Post#148 » by Bernman » Tue May 21, 2013 10:50 pm
Yeah, while I think the theories and reasoning of people like CBR is very interesting and there's logic to them, the reality is you can go back and forth into ways in which one could be safer than the other, and we'll only really know when a good sample of mixed martial artists are elderly and/or dead. Right now it's such a new sport, still. The dinosaurs like Severn, Mo Smith, Tank, Ken, Royce, etc.; are like late 40's to early 50's. Even a guy like Frank Shamrock, who was in it practically since the beginning, is still 40 today. We can only tell so much from eye tests at these ages. And there are lucid boxers around those ages after long careers. Look at Mike Tyson. He's smarter now than when he was fighting. The fighters participating in MMA today are still guinea pigs.

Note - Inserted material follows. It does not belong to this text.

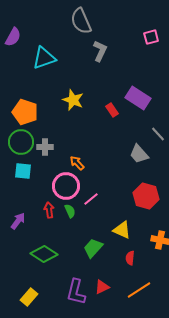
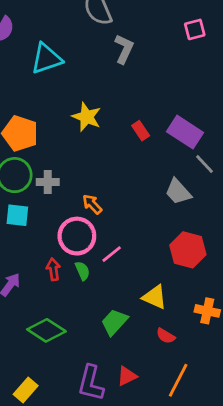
purple rectangle: (138, 98) -> (185, 132), moved
red semicircle: (130, 258) -> (166, 336), turned -64
orange line: (139, 290) -> (178, 380), turned -30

You can bring up how in MMA a typical publicized fight is about half as long as in boxing, and fighters who would be finished in MMA would be allowed to get up and continue in boxing. But the flip side is in MMA because there's ground fighting involved refs will rarely stop fights on the feet (see Warren-Curran) and fighters can take numerous hammer blows post knockout/concussion (see Munoz-Weidman), plus throughout the duration of an MMA fight guys take un-cushioned blows sometimes with as heavy and long of an object as a leg (Cro Cop-Wand), and in boxing there are shorter fights early in careers where in MMA it's basically all 15 but now 25's are becoming much more prevalent too with all UFC main events lasting that long. Then what about mixed martial artists who are choked unconscious, sometimes to the point of seizures. Of course long periods of time without oxygen is known to cause brain damage. How about continual short periods throughout lifetimes to the point of causing unconsciousness? What reason would scientists have for testing it outside MMA/BJJ up until now? Auto-Erotic Asphyxiation freaks? We only know a singular, run of the mill event, doesn't cause long-lasting, obvious neurological symptoms. But that is the case with concussions too, previously leading to false conclusions they don't cause long-term damage in conjunction with other concussions and aging, yet of course they found out that conclusion was false through numerous posthumous brain examinations.

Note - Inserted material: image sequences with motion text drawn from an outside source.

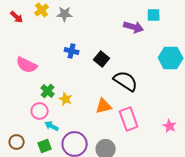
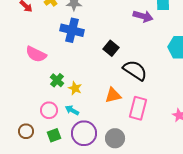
blue cross: (72, 51) -> (72, 30), moved, size x1.6
pink circle: (40, 111) -> (49, 110), moved
pink rectangle: (129, 119) -> (138, 108), turned 35
cyan arrow: (52, 126) -> (72, 110), moved

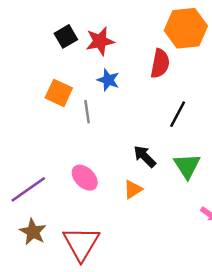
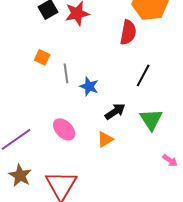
blue star: (108, 80) -> (89, 86), moved
orange square: (59, 93) -> (42, 57), size x0.7
black arrow: (145, 156) -> (115, 111), turned 100

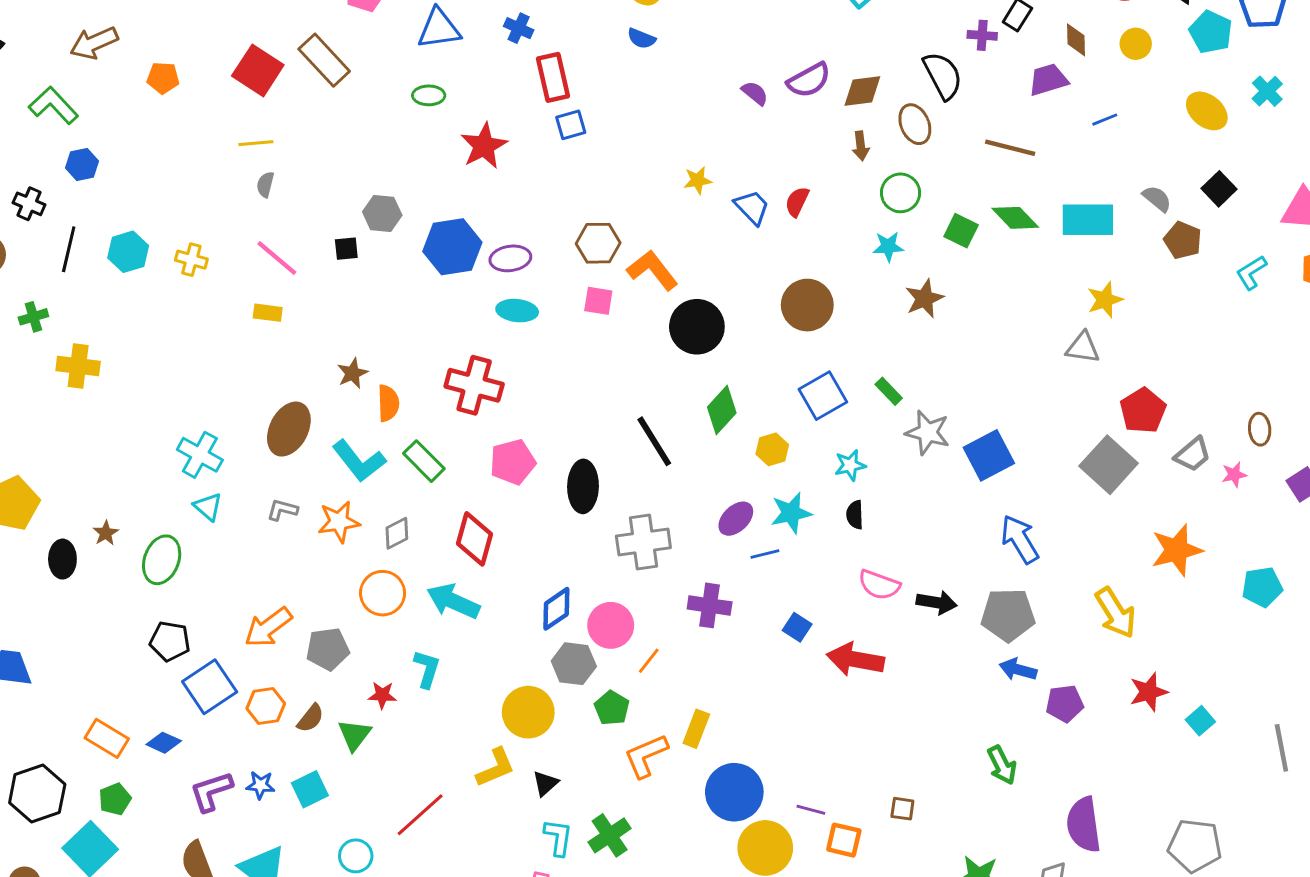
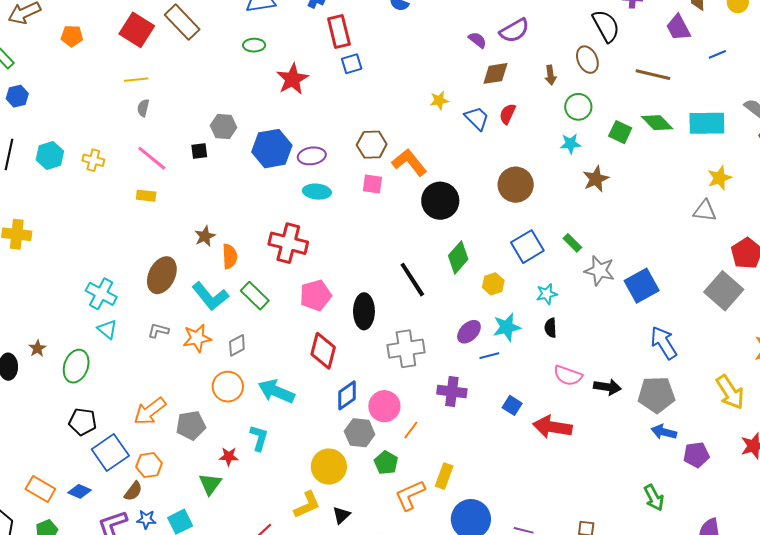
purple trapezoid: (1048, 80) -> (678, 28), turned -100
brown diamond: (862, 91) -> (495, 73), moved
red diamond: (475, 539) -> (323, 351), moved
brown semicircle: (311, 718) -> (133, 491), moved

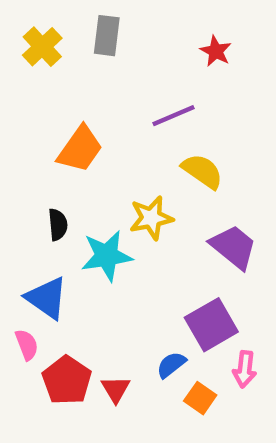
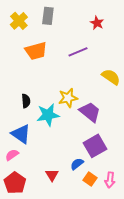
orange trapezoid: (80, 149) -> (36, 51), moved, turned 40
yellow semicircle: (202, 171) -> (111, 77), moved
purple trapezoid: (234, 247) -> (90, 112), moved
pink semicircle: (27, 345) -> (12, 155), turned -104
pink arrow: (245, 369) -> (110, 180), moved
red pentagon: (67, 380) -> (15, 183), moved

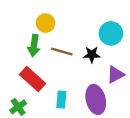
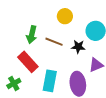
yellow circle: (45, 23) -> (65, 16), moved
cyan rectangle: (61, 99) -> (50, 81), size x1.5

It's impossible to have a whole lot of hard or even compelling anecdotal evidence right now. And we can't use logic to say one combat sport is obviously safer than another, like we can do with a combat sport like MMA vs. a non contact like cheerleading, which is obviously less dangerous unless you use very convenient criteria. Dana keeps on pounding away and pounding away in the media, to portray MMA as relatively safe, until it becomes a well accepted truth, based on the one-sided arguments of a man who stands to gain more from the belief than just about anybody in the world.